A recent story I wrote in this blog about the railroad and its importance in Tenney sparked a few Tenney railroad memories from Jeri Nowak, the daughter of Fritz and Leona (Kath) Novak. Jeri vividly remembers riding with her dad as a young child to the elevator to unload harvested grain, where she remembers seeing Jack O’Laughlin working. Mr. O’Laughlin was a popular, well-respected guy in Tenney, and has been mentioned as a part of many Tenney stories I have heard over the past few years. What are your memories of the O'Laughlins?

A different Tenney train story brings up much less pleasant memories. At Christmas time in 1937, Jeri’s dad Fritz was bringing his sister-in-law and her children home to Tenney after they’d spent the evening at the Novak home in the country. It was snowing. He dropped them off at their home in Tenney and was leaving town to return to his own home. There was a train going through town at the time, so Fritz waited for the train to go by. When he thought it was clear, he proceeded across the tracks.
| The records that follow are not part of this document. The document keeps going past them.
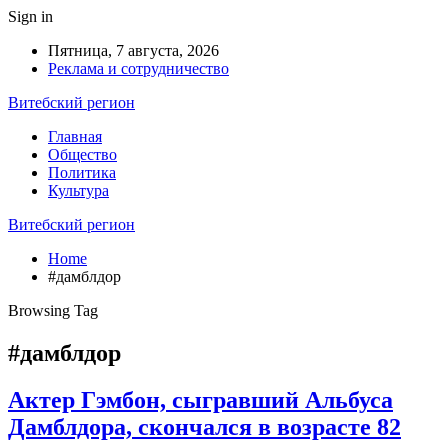
Sign in
Пятница, 7 августа, 2026
Реклама и сотрудничество
Витебский регион
Главная
Общество
Политика
Культура
Витебский регион
Home
#дамблдор
Browsing Tag
#дамблдор
Актер Гэмбон, сыгравший Альбуса
Дамблдора, скончался в возрасте 82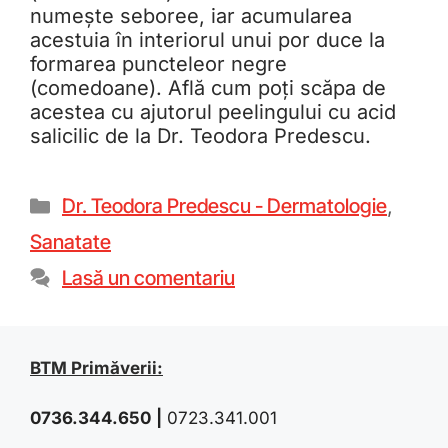
numește seboree, iar acumularea
acestuia în interiorul unui por duce la
formarea puncteleor negre
(comedoane). Află cum poți scăpa de
acestea cu ajutorul peelingului cu acid
salicilic de la Dr. Teodora Predescu.
Dr. Teodora Predescu - Dermatologie
,
Sanatate
Lasă un comentariu
BTM Primăverii:
0736.344.650
|
0723.341.001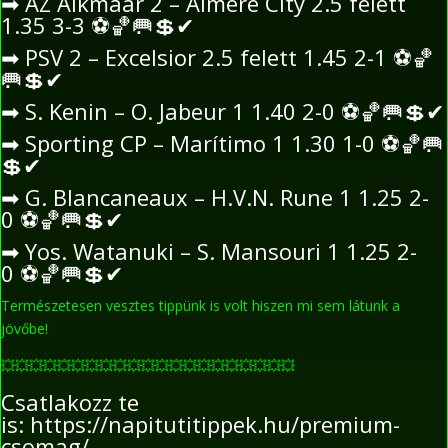
➡
AZ Alkmaar 2 – Almere City 2.5 felett
1.35 3-3
⚽
🏀
🥅
💲
✔
➡
PSV 2 – Excelsior 2.5 felett 1.45 2-1
⚽
🏀
🥅
💲
✔
➡
S. Kenin – O. Jabeur 1 1.40 2-0
⚽
🏀
🥅
💲
✔
➡
Sporting CP – Marítimo 1 1.30 1-0
⚽
🏀
🥅
💲
✔
➡
G. Blancaneaux – H.V.N. Rune 1 1.25 2-
0
⚽
🏀
🥅
💲
✔
➡
Yos. Watanuki – S. Mansouri 1 1.25 2-
0
⚽
🏀
🥅
💲
✔
Természetesen vesztes tippünk is volt hiszen mi sem látunk a
jövőbe!
💥
💥
💥
💥
💥
💥
💥
💥
💥
💥
💥
💥
💥
💥
💥
💥
💥
💥
💥
💥
💥
Csatlakozz te
is:
https://napitutitippek.hu/premium-
csomag/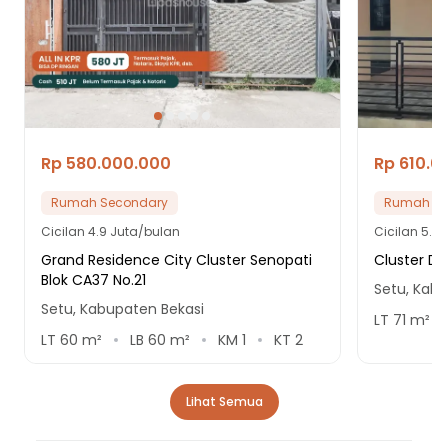
18 Menit ke Gerbang Tol Setu Utara 1
16 Menit ke Gerbang Tol Setu Utara 2
22 Menit ke Gerbang Tol Cibitung 7
38 Menit ke Terminal Cileungsi
36 Menit ke Terminal Bekasi
Rp 580.000.000
Rp 610.0
Rumah Secondary
Rumah Se
Cicilan
4.9 Juta/bulan
Cicilan
5.2 
Grand Residence City Cluster Senopati
Cluster D
Blok CA37 No.21
Setu, Kabu
Setu, Kabupaten Bekasi
LT
71
m²
LT
60
m²
LB
60
m²
KM
1
KT
2
Lihat Semua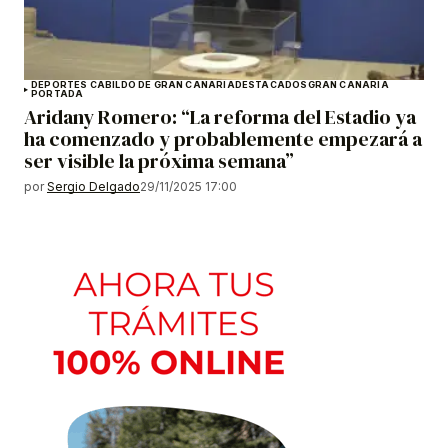
DEPORTES CABILDO DE GRAN CANARIA
DESTACADOS
GRAN CANARIA
PORTADA
Aridany Romero: “La reforma del Estadio ya
ha comenzado y probablemente empezará a
ser visible la próxima semana”
por
Sergio Delgado
29/11/2025 17:00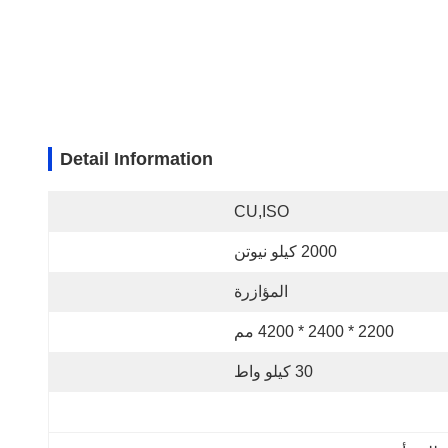
Detail Information
CU,ISO
2000 كيلو نيوتن
المؤازرة
2200 * 2400 * 4200 مم
30 كيلو واط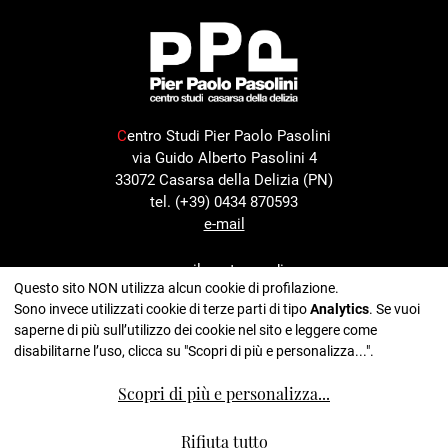
C
entro Studi Pier Paolo Pasolini
via Guido Alberto Pasolini 4
33072 Casarsa della Delizia (PN)
tel. (+39) 0434 870593
e-mail
con il sostegno di
Questo sito NON utilizza alcun cookie di profilazione.
Sono invece utilizzati cookie di terze parti di tipo
Analytics
. Se vuoi
saperne di più sull’utilizzo dei cookie nel sito e leggere come
disabilitarne l’uso, clicca su "Scopri di più e personalizza...".
nell'ambito del progetto
Scopri di più e personalizza
...
Rifiuta tutto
What Fritz didn’t realize was that the train was actually still there. The snow prevented him from seeing that the part of the train in front of him was a number of empty flatbed cars going by. The train hit Fritz’s car and dragged it about a half-mile before the car detached from the train. Luckily, he had already dropped off his sister-in-law’s family, or they certainly would have been hurt or killed. Fritz, alone in the car, was injured quite seriously, with a broken leg and a major face injury caused by the steering column going through his cheek. Now that’s a train story that would make an impression on a young girl.

In the process of doing research for the Tenney book, I read a LOT of Breckenridge newspapers for the time period of the 1920s and 30s. It seems as though train wrecks or car-train wrecks occurred at an alarming rate during that time period. The crossing in Campbell, in particular, seemed to be the scene of many a wreck. While the railroad was the lifeblood of Tenney and Campbell, it also left many scars.